Editorial, NewAge, May 21, 2009
WITH the Indian High Commissioner in Dhaka, Pinak Ranjan Chakravarty, recently confirming that his government is going ahead with its controversial Tipaimukh dam project on the river Barak, the water resources minister’s reaction to Delhi’s plan appeared somewhat confusing. It was reported on Tuesday that Pinak had met the shipping minister Afsarul Amin and confirmed for the first time that the Tipaimukh project is underway. Upon emerging from the meeting, Pinak assured journalists that the dam would produce hydroelectricity and would not ‘harm’ Bangladesh in any way. Curiously, the water resources minister, Ramesh Chandra Sen, said Dhaka would not object to a project to produce electricity but would protest if a dam was constructed. What he has apparently overlooked is the fact that the dam is an integral part of the hydroelectricity projects and that there is hardly any scope for ifs and buts.

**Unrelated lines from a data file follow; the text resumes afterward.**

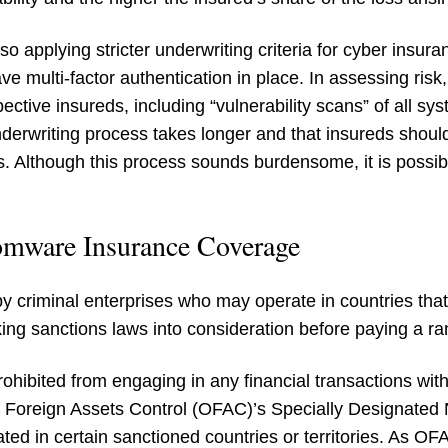
so applying stricter underwriting criteria for cyber insu
ve multi-factor authentication in place. In assessing risk
ctive insureds, including “vulnerability scans” of all sy
derwriting process takes longer and that insureds shoul
ns. Although this process sounds burdensome, it is possibl
omware Insurance Coverage
criminal enterprises who may operate in countries that 
aking sanctions laws into consideration before paying a
ohibited from engaging in any financial transactions with
f Foreign Assets Control (OFAC)’s Specially Designated
ted in certain sanctioned countries or territories. As OFA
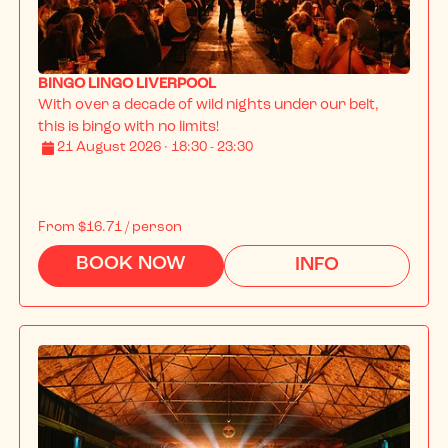
BINGO LINGO LIVERPOOL
With over a decade of wild nights under our belt, 
this is bingo with no limits!
21 August 2026 · 18:30 - 23:30
From
$16.71
/ person
BOOK NOW
INFO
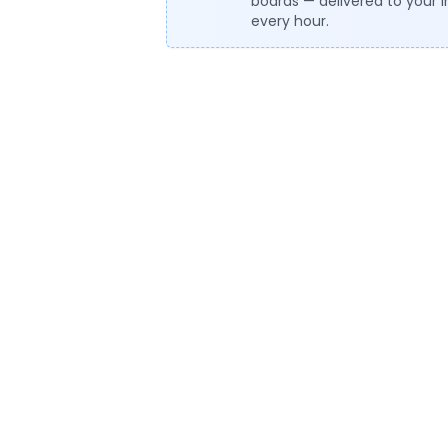
boards — delivered to your 
every hour.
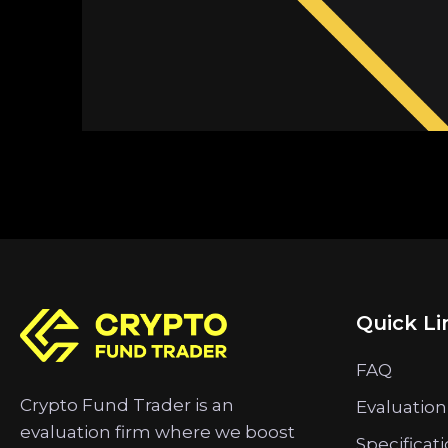
Quick Li
FAQ
Crypto Fund Trader is an
Evaluation
evaluation firm where we boost
Specificat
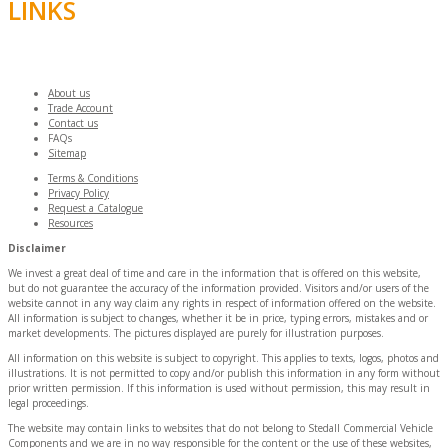
LINKS
About us
Trade Account
Contact us
FAQs
Sitemap
Terms & Conditions
Privacy Policy
Request a Catalogue
Resources
Disclaimer
We invest a great deal of time and care in the information that is offered on this website,
but do not guarantee the accuracy of the information provided. Visitors and/or users of the
website cannot in any way claim any rights in respect of information offered on the website.
All information is subject to changes, whether it be in price, typing errors, mistakes and or
market developments. The pictures displayed are purely for illustration purposes.
All information on this website is subject to copyright. This applies to texts, logos, photos and
illustrations. It is not permitted to copy and/or publish this information in any form without
prior written permission. If this information is used without permission, this may result in
legal proceedings.
The website may contain links to websites that do not belong to Stedall Commercial Vehicle
Components and we are in no way responsible for the content or the use of these websites,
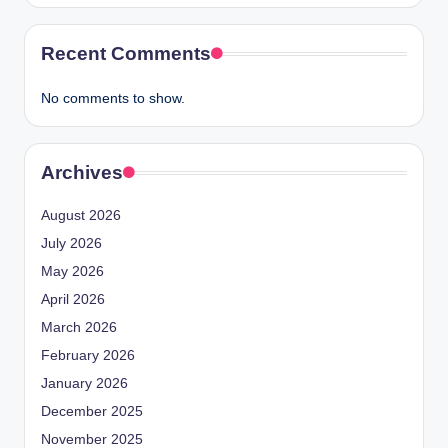
Recent Comments
No comments to show.
Archives
August 2026
July 2026
May 2026
April 2026
March 2026
February 2026
January 2026
December 2025
November 2025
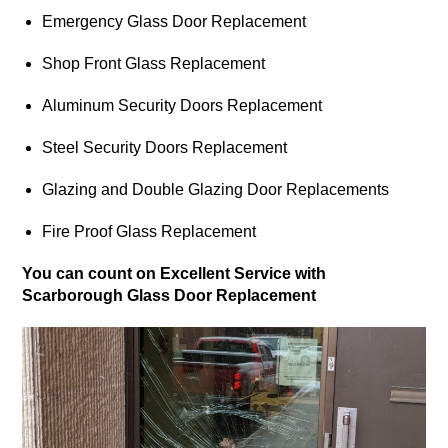
Emergency Glass Door Replacement
Shop Front Glass Replacement
Aluminum Security Doors Replacement
Steel Security Doors Replacement
Glazing and Double Glazing Door Replacements
Fire Proof Glass Replacement
You can count on Excellent Service with
Scarborough Glass Door Replacement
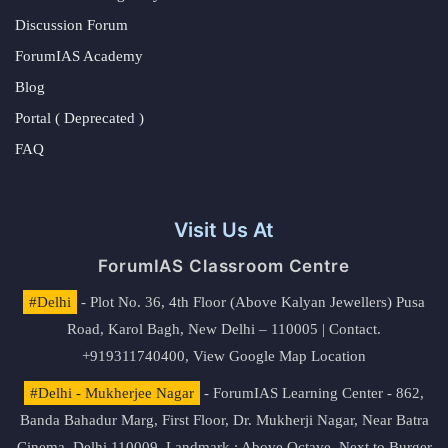
Discussion Forum
ForumIAS Academy
Blog
Portal ( Deprecated )
FAQ
Visit Us At
ForumIAS Classroom Centre
#Delhi
- Plot No. 36, 4th Floor (Above Kalyan Jewellers) Pusa
Road, Karol Bagh, New Delhi – 110005 | Contact.
+919311740400,
View Google Map Location
#Delhi - Mukherjee Nagar
- ForumIAS Learning Center - 862,
Banda Bahadur Marg, First Floor, Dr. Mukherji Nagar, Near Batra
Cinema, Delhi 110009. Landmark : Above Octave, Next to Burger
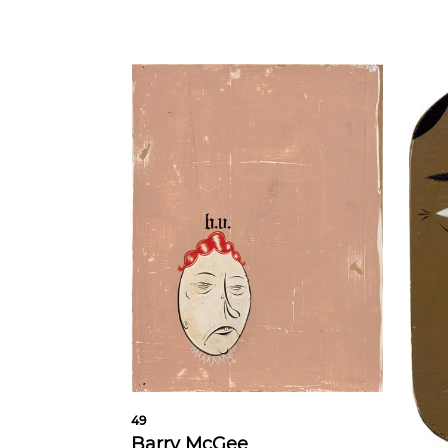
49
Barry McGee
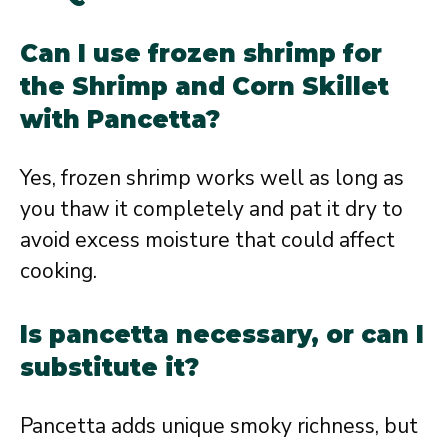
Can I use frozen shrimp for
the Shrimp and Corn Skillet
with Pancetta?
Yes, frozen shrimp works well as long as
you thaw it completely and pat it dry to
avoid excess moisture that could affect
cooking.
Is pancetta necessary, or can I
substitute it?
Pancetta adds unique smoky richness, but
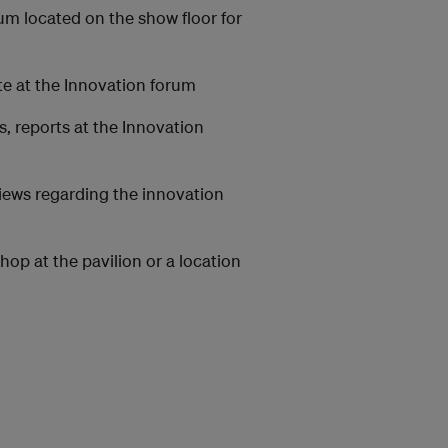
rum located on the show floor for
te at the Innovation forum
, reports at the Innovation
iews regarding the innovation
op at the pavilion or a location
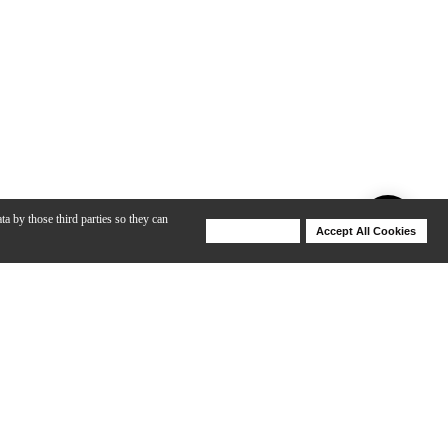
ta by those third parties so they can
Deny Cookies
Accept All Cookies
Help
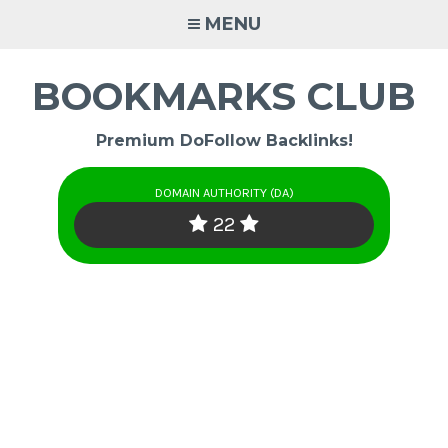
Skip
MENU
to
content
BOOKMARKS CLUB
Premium DoFollow Backlinks!
DOMAIN AUTHORITY (DA)
22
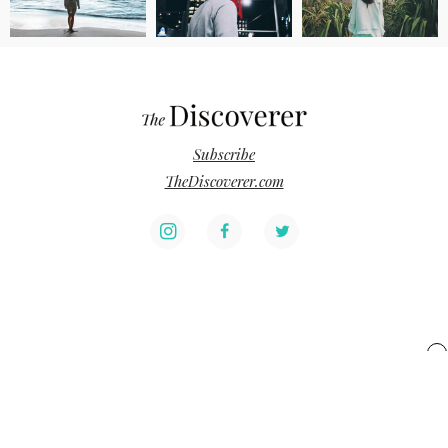
Subscribe
TheDiscoverer.com
x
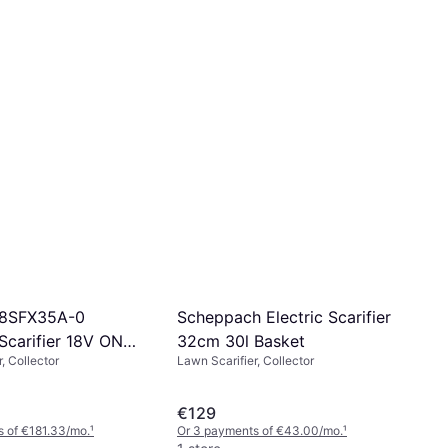
Scheppach Electric Scarifier
18SFX35A-0
32cm 30l Basket
 Scarifier 18V ONE+
Lawn Scarifier, Collector
, Collector
€129
 of €181.33/mo.
¹
Or 3 payments of €43.00/mo.
¹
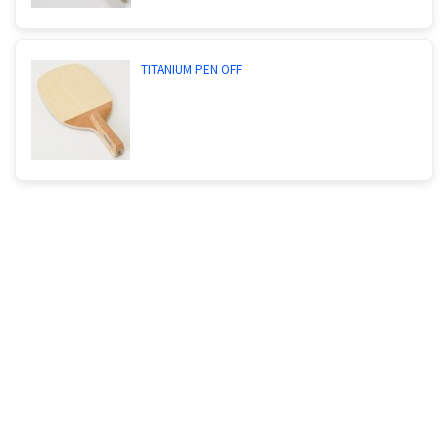
TITANIUM PEN OFF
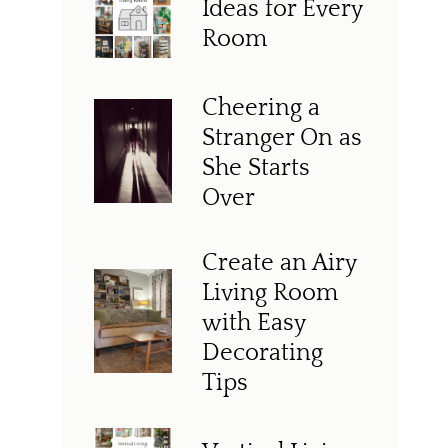
Ideas for Every
Room
Cheering a
Stranger On as
She Starts
Over
Create an Airy
Living Room
with Easy
Decorating
Tips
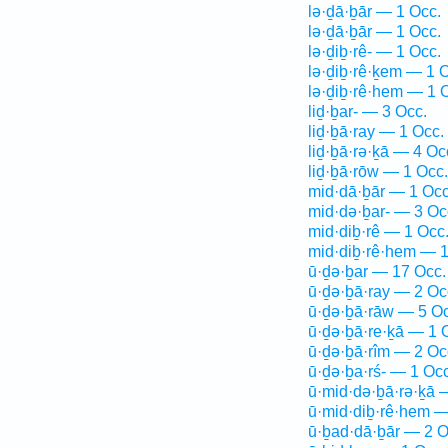
lə·ḏā·ḇār — 1 Occ.
lə·ḏā·ḇār — 1 Occ.
lə·ḏiḇ·rê- — 1 Occ.
lə·ḏiḇ·rê·ḵem — 1 
lə·ḏiḇ·rê·hem — 1 
liḏ·ḇar- — 3 Occ.
liḏ·ḇā·ray — 1 Occ.
liḏ·ḇā·rə·ḵā — 4 Oc
liḏ·ḇā·rōw — 1 Occ.
mid·dā·ḇār — 1 Occ
mid·də·ḇar- — 3 Oc
mid·diḇ·rê — 1 Occ
mid·diḇ·rê·hem — 1
ū·ḏə·ḇar — 17 Occ.
ū·ḏə·ḇā·ray — 2 Oc
ū·ḏə·ḇā·rāw — 5 Oc
ū·ḏə·ḇā·re·ḵā — 1 
ū·ḏə·ḇā·rîm — 2 Oc
ū·ḏə·ḇa·rś- — 1 Occ
ū·mid·də·ḇā·rə·ḵā 
ū·mid·diḇ·rê·hem —
ū·ḇad·dā·ḇār — 2 O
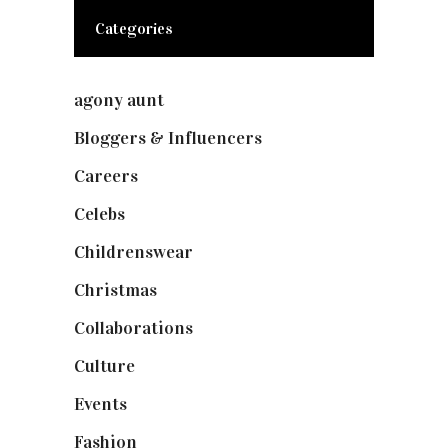
Categories
agony aunt
(7)
Bloggers & Influencers
(148)
Careers
(129)
Celebs
(253)
Childrenswear
(4)
Christmas
(127)
Collaborations
(73)
Culture
(7)
Events
(474)
Fashion
(2,237)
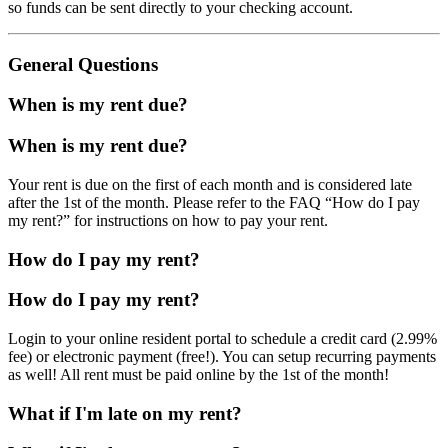
so funds can be sent directly to your checking account.
General Questions
When is my rent due?
When is my rent due?
Your rent is due on the first of each month and is considered late
after the 1st of the month. Please refer to the FAQ “How do I pay
my rent?” for instructions on how to pay your rent.
How do I pay my rent?
How do I pay my rent?
Login to your online resident portal to schedule a credit card (2.99%
fee) or electronic payment (free!). You can setup recurring payments
as well! All rent must be paid online by the 1st of the month!
What if I'm late on my rent?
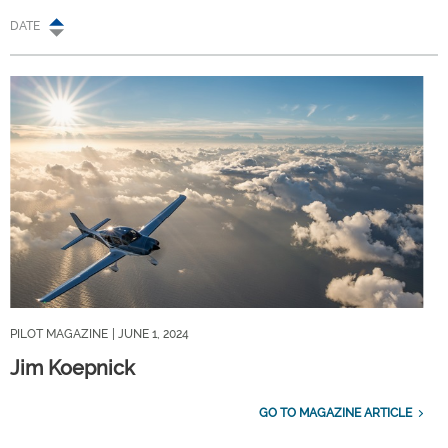
DATE
PILOT MAGAZINE
| JUNE 1, 2024
Jim Koepnick
GO TO MAGAZINE ARTICLE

First and foremost, it is important for the incumbent government to clarify its position on the Tipaimukh dam, on the basis of scientific evidence and expert opinion in Bangladesh and from across the border, and not on the basis of spoken assurances of a foreign government. Secondly, it is clear to us that on issues of water-sharing, Delhi has been largely disinclined to fulfil its commitments in the Ganges Water Sharing Treaty, in which Bangladesh in recent years has been receiving significantly less water than promised. In fact, repeated official protests by Bangladesh on the issue of water shortfalls have been greeted by silence in Delhi. Under the circumstances, the protection of national interests demands that the government re-examine the scientific evidence on the possible environmental fallout of the Tipaimukh dam before it signals its approval.
The Indian high commissioner’s suggestion that the opposition to the Tipaimukh dam project was viewed unduly from a political perspective is also objectionable. He should know better that any issue which requires state-to-state engagement is political and the issue of the Tipaimukh is, thus, as much a political issue as it is a scientific one. It is all the more so because it involves the livelihoods of millions of people who rely on the Mehgna river system for freshwater, for their livelihoods, and for the overall food security of the region. Besides, the Indian high commissioner’s statement, by itself, represents a political perspective. With Bangladesh already struggling with water shortages in the fallout of global warming and consequent climate change, the Tipaimukh dam will have a snowballing effect on the environmental catastrophe already predicted. Under the circumstances, Dhaka should not only take a firm stance against any dam project which reduces dry season water flow into the region, it should also seek to address this dispute at the United Nations level where there is widespread recognition that rising sea levels and erratic monsoons caused by global warming will extract a deadly toll on Bangladesh’s development.